**PROMPT**
Only the pictures stay out; please return all the entries below exactly as written.

Page-level text extractions
# # # # # # #

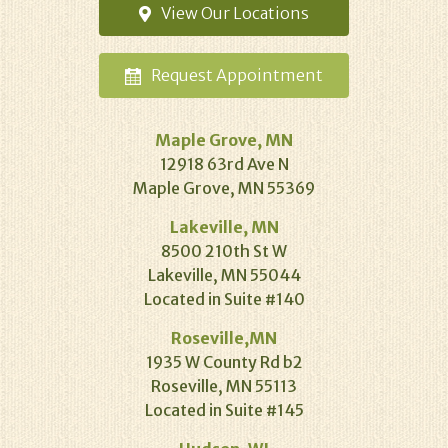
View Our
Locations
Request
Appointment
Maple Grove, MN
12918 63rd Ave N
Maple Grove, MN 55369
Lakeville, MN
8500 210th St W
Lakeville, MN 55044
Located in Suite #140
Roseville,MN
1935 W County Rd b2
Roseville, MN 55113
Located in Suite #145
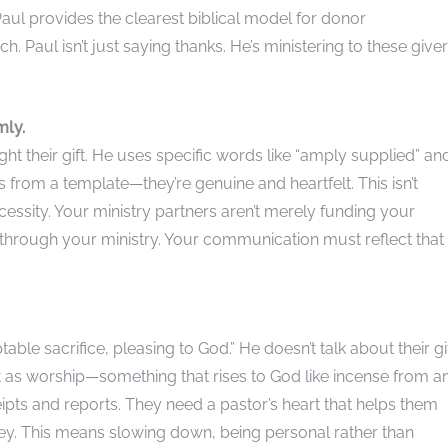
aul provides the clearest biblical model for donor
h. Paul isn’t just saying thanks. He’s ministering to these give
mly.
 their gift. He uses specific words like “amply supplied” an
 from a template—they’re genuine and heartfelt. This isn’t
necessity. Your ministry partners aren’t merely funding your
 through your ministry. Your communication must reflect that
table sacrifice, pleasing to God.” He doesn’t talk about their gi
 it as worship—something that rises to God like incense from a
eipts and reports. They need a pastor’s heart that helps them
urney. This means slowing down, being personal rather than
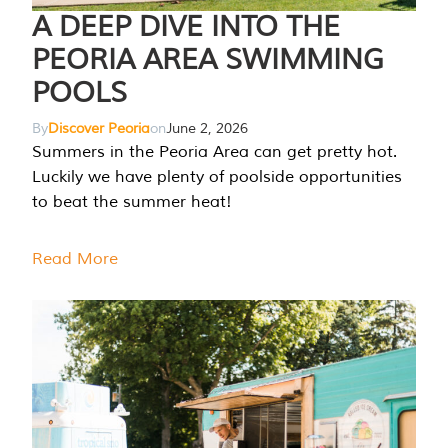
A DEEP DIVE INTO THE
PEORIA AREA SWIMMING
POOLS
By
Discover Peoria
on
June 2, 2026
Summers in the Peoria Area can get pretty hot.
Luckily we have plenty of poolside opportunities
to beat the summer heat!
Read More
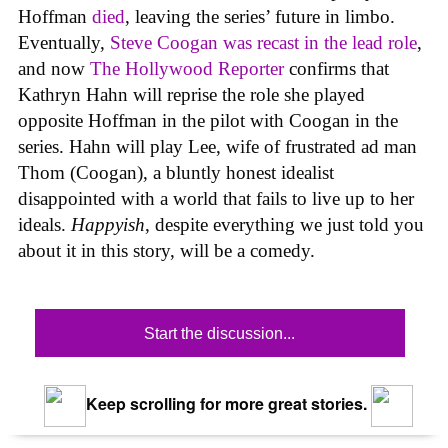
Hoffman
died
, leaving the series’ future in limbo.
Eventually,
Steve Coogan was recast in the lead role
,
and now
The Hollywood Reporter
confirms that
Kathryn Hahn will reprise the role she played
opposite Hoffman in the pilot with Coogan in the
series. Hahn will play Lee, wife of frustrated ad man
Thom (Coogan), a bluntly honest idealist
disappointed with a world that fails to live up to her
ideals.
Happyish
, despite everything we just told you
about it in this story, will be a comedy.
Start the discussion...
Keep scrolling for more great stories.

# # # # # # #

**SOLUTION**
View Our
Locations
Request
Appointment
Maple Grove, MN
12918 63rd Ave N
Maple Grove, MN 55369
Lakeville, MN
8500 210th St W
Lakeville, MN 55044
Located in Suite #140
Roseville,MN
1935 W County Rd b2
Roseville, MN 55113
Located in Suite #145
aul provides the clearest biblical model for donor
h. Paul isn’t just saying thanks. He’s ministering to these give
mly.
 their gift. He uses specific words like “amply supplied” an
 from a template—they’re genuine and heartfelt. This isn’t
necessity. Your ministry partners aren’t merely funding your
 through your ministry. Your communication must reflect that
table sacrifice, pleasing to God.” He doesn’t talk about their gi
 it as worship—something that rises to God like incense from a
eipts and reports. They need a pastor’s heart that helps them
urney. This means slowing down, being personal rather than
A DEEP DIVE INTO THE
PEORIA AREA SWIMMING
POOLS
By
Discover Peoria
on
June 2, 2026
Summers in the Peoria Area can get pretty hot.
Luckily we have plenty of poolside opportunities
to beat the summer heat!
Read More
Hoffman
died
, leaving the series’ future in limbo.
Eventually,
Steve Coogan was recast in the lead role
,
and now
The Hollywood Reporter
confirms that
Kathryn Hahn will reprise the role she played
opposite Hoffman in the pilot with Coogan in the
series. Hahn will play Lee, wife of frustrated ad man
Thom (Coogan), a bluntly honest idealist
disappointed with a world that fails to live up to her
ideals.
Happyish
, despite everything we just told you
about it in this story, will be a comedy.
Start the discussion...
Keep scrolling for more great stories.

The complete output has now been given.